2019年も残すところあとわずかとなり、1年を振り返る季節がやってきました。2019年10月の消費税増税に伴い、その財源を活用した「幼児教育・保育の無償化」がスタートするなど、日本全体で次世代を支える動きが加速しています。急速なデジタル化の波が押し寄せ、社会のあり方が根本から変わろうとしている今、新しい時代を力強く切り開く人材を育むことは、私たち大人に課せられた最大の使命と言えるでしょう。
そんな中、住まいづくりのプロフェッショナルである積水ハウスも、企業として子どもたちの未来に貢献するためのアクションを起こしています。その一環として、官民が手を取り合いプログラミング教育の普及を目指す「未来の学びコンソーシアム」へ参画しました。2020年から小学校でプログラミング教育が必修化されるのを前に、民間企業が持つ専門知識を教育現場へ還元しようという、非常に意欲的な取り組みです。
五感で学ぶ「未来の家」!デジタル技術が解決する社会課題
当社が実施したのは「みんなの家!未来の家!」という特別授業です。全国6つの小学校から約300人の子どもたちが参加し、積水ハウスの体験型ミュージアム「住まいの夢工場」を舞台に、理想の住生活とプログラミングの関連性を学びました。プログラミングとは、コンピューターに特定の動作をさせるための「指示書」を作る作業のことですが、今回はそれを単なる技術学習に留めず、社会を良くするための手段として伝えています。

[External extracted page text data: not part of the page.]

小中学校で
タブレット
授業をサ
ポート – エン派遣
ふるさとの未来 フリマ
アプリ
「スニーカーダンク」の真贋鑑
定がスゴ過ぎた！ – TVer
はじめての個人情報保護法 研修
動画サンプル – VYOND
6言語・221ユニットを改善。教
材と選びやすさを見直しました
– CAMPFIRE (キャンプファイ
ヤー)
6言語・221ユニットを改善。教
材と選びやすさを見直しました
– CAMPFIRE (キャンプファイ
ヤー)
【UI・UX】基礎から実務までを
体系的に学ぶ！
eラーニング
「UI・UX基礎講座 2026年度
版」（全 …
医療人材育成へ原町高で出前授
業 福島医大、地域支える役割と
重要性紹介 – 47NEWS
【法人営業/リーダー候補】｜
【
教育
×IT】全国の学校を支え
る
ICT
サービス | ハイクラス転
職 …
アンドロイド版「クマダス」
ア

授業では、環境への配慮や幸せを育む間取りに加え、センサー技術を活用して家族の健康をそっと見守る最新の構想にも触れてもらいました。こうしたデジタル技術が、いかにして現代社会の抱える課題を解決していくのか、子どもたちは目を輝かせて体験していました。私自身、彼らが試行錯誤しながらプログラムを構築し、自分たちの考えを堂々と発表する姿を目の当たりにして、未来への大きな可能性と元気を分けてもらった気がします。

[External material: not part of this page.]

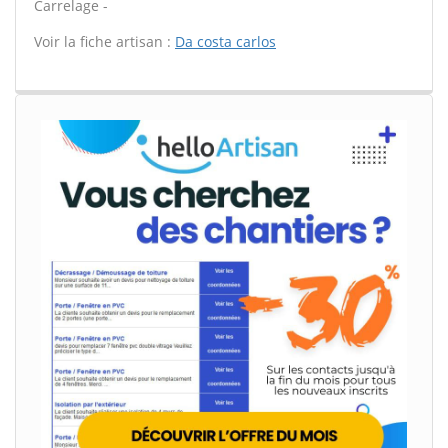
Carrelage -
Voir la fiche artisan :
Da costa carlos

学校に戻った後もその熱は冷めず、校内発表会で「奇想天外な未来のプラン」を提案してくれた学校もあったと聞き、胸が熱くなりました。プログラミングという魔法の杖を使って、子どもたちが具現化した夢の住まい。そこには、安全性や楽しさはもちろん、誰に対しても優しい眼差しが込められていました。こうした自由な発想が形になる社会こそが、私たちが目指すべき健やかな未来の街づくりに繋がっていくはずです。
家庭と職場の「多様性」が新しい価値を創造する
私自身の経験を振り返っても、教育の場は学校だけではないと確信しています。娘が小学6年生だった頃、私は親として働くことの背中を見せ、自分の仕事が社会にどのような価値を生んでいるのかを対話することを大切にしてきました。また、共働きの家庭環境を活かし、幼い頃から家事を分担してもらうことで、娘は食事作りや地域清掃に積極的に取り組む「生活の主役」として成長してくれました。
これからの時代を生き抜くには、新しい技術を使いこなす知識に加え、社会性や自立した生活力が欠かせません。子どもたちのアイデアは無限の可能性を秘めており、私自身、娘との何気ない会話からお客様への提案のヒントを得て、それを社内研修に活かしたこともあります。SNS上でも「企業が教育に関わることは、次世代の選択肢を広げる」といった好意的な意見が多く、社会全体で子どもを育む機運が高まっているのを感じます。
もちろん、未来を創るのは子どもたちだけではありません。積水ハウスでは定年が65歳に引き上げられてから4年が経過し、職場には多様な世代が共存しています。20歳も年齢が離れたメンバーが同じ会議室で議論を戦わせることで、若手の瑞々しい感性とベテランの重厚な経験が化学反応を起こし、全く新しい発見が生まれています。2020年も、多世代が活発に議論し行動する「未来志向」の組織でありたいと願っています。